◆ TASK OBJECTIVE ◆
For this exercise, write out only the lines of the entries below from the one with "offerte su queste" up to and including the one with "werte sollen sowohl", exactly as they are. Pictures stay out.

--------

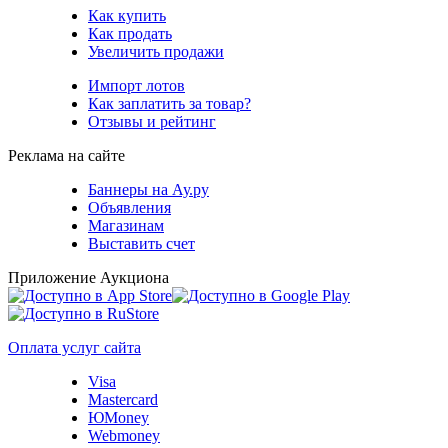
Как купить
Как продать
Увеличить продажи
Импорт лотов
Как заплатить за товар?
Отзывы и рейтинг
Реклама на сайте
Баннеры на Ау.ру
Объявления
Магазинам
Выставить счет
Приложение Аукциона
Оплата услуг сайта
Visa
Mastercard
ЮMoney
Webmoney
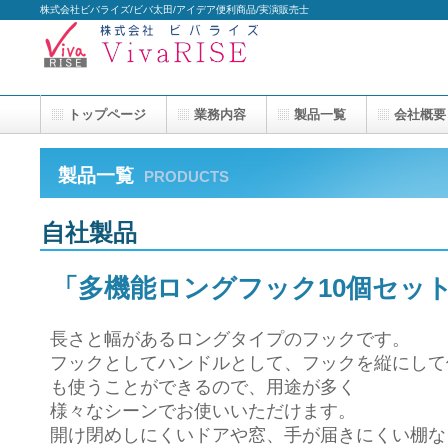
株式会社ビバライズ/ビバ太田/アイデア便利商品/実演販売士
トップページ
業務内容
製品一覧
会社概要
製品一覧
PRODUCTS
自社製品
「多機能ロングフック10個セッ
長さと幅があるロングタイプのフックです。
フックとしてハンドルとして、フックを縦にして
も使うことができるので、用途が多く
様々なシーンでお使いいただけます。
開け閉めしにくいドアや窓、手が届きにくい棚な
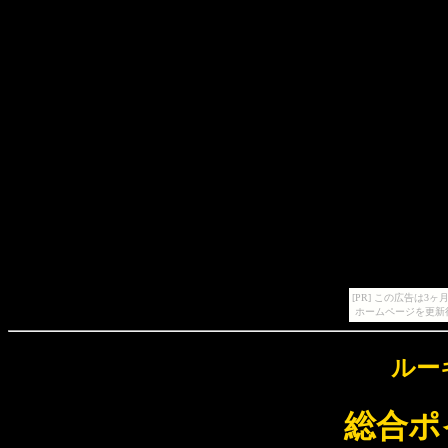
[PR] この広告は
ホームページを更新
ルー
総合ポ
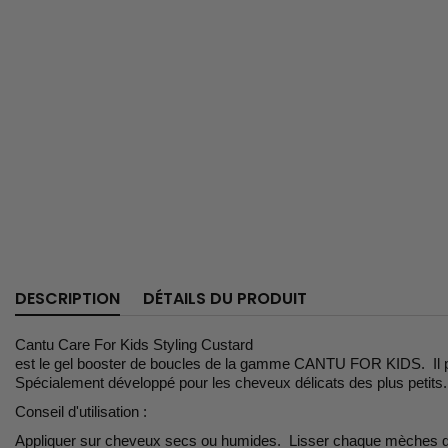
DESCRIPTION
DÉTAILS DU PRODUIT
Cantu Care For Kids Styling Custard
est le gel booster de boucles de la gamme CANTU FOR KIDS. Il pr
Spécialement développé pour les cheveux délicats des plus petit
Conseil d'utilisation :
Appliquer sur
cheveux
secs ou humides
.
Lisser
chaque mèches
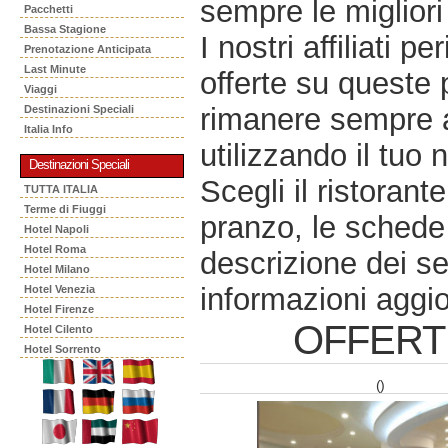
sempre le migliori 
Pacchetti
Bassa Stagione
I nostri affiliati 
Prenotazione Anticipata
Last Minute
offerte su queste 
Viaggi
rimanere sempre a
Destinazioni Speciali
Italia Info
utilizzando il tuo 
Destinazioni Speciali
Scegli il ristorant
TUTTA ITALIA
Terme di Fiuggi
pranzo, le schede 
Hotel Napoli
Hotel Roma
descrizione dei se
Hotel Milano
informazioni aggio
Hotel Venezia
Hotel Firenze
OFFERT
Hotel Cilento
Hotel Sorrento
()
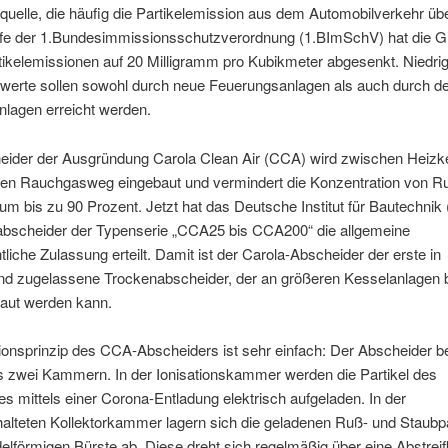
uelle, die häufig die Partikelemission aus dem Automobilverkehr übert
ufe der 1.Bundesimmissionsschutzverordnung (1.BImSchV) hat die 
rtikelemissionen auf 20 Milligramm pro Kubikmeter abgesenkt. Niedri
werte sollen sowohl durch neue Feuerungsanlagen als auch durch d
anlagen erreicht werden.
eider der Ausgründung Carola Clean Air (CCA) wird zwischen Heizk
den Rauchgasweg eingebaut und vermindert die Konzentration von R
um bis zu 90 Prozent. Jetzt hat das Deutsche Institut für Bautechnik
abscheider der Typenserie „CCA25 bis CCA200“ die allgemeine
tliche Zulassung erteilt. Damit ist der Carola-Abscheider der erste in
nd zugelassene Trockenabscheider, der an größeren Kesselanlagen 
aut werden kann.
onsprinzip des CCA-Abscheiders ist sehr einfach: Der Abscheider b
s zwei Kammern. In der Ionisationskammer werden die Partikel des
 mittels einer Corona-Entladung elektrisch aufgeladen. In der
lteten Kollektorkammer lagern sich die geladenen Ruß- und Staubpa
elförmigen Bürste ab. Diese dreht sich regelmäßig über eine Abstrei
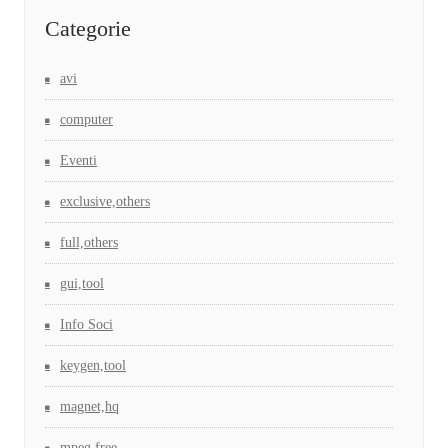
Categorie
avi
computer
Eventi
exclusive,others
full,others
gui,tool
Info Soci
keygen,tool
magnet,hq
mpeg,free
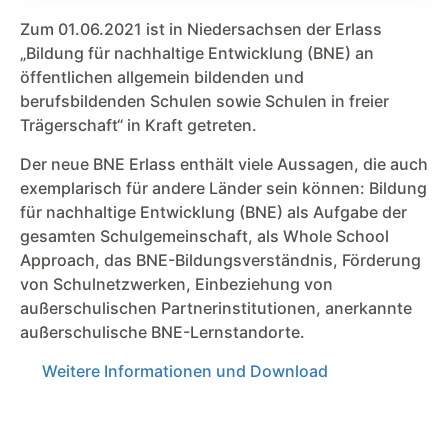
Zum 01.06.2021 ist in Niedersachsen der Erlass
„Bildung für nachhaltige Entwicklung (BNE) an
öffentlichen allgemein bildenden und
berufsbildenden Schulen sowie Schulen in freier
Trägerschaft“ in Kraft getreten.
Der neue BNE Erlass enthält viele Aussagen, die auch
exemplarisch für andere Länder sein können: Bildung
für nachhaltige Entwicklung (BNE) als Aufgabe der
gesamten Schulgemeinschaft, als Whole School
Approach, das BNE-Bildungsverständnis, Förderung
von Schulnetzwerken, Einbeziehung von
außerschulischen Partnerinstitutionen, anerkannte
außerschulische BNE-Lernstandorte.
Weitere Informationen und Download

--------

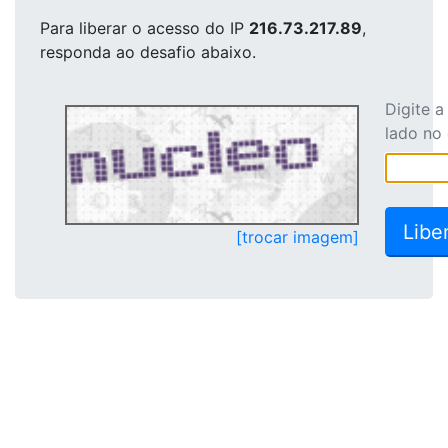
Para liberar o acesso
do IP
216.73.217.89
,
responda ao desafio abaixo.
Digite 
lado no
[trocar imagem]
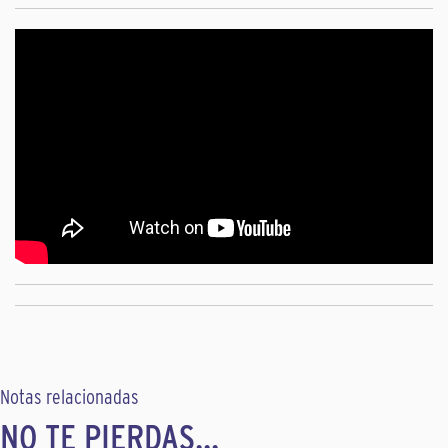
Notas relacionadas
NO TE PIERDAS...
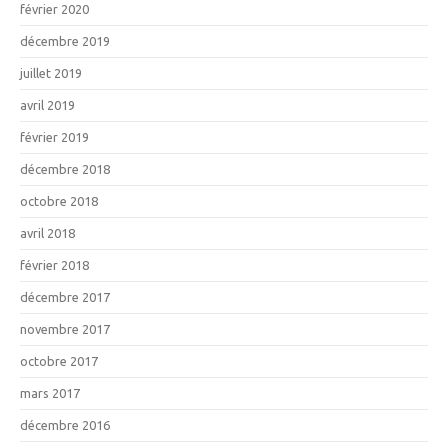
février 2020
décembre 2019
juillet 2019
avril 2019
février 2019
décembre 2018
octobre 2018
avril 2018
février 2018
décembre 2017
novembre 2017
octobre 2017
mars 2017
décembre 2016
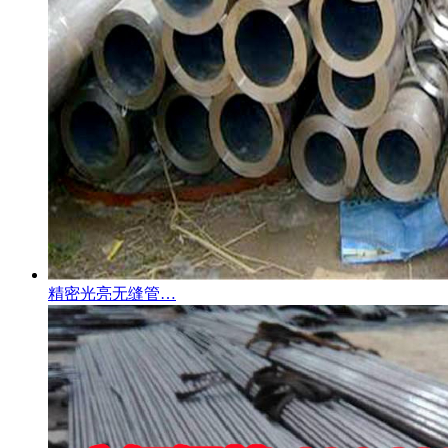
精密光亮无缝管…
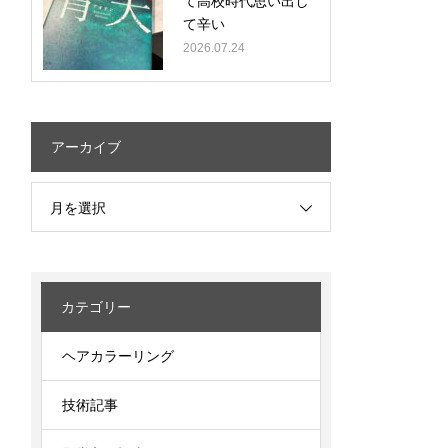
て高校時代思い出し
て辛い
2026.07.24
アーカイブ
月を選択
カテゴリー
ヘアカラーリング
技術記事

--------

◆ COMPLETED TASK ◆
offerte su queste 
Viaggi
rimanere sempre a
Destinazioni Speciali
Italia Info
utilizzando il tuo 
Destinazioni Speciali
Scegli il ristorant
TUTTA ITALIA
Terme di Fiuggi
pranzo, le schede 
Hotel Napoli
Hotel Roma
descrizione dei se
Hotel Milano
informazioni aggio
Hotel Venezia
Hotel Firenze
OFFERT
Hotel Cilento
Hotel Sorrento
()
uelle, die häufig die Partikelemission aus dem Automobilverkehr übert
ufe der 1.Bundesimmissionsschutzverordnung (1.BImSchV) hat die 
rtikelemissionen auf 20 Milligramm pro Kubikmeter abgesenkt. Niedri
werte sollen sowohl durch neue Feuerungsanlagen als auch durch d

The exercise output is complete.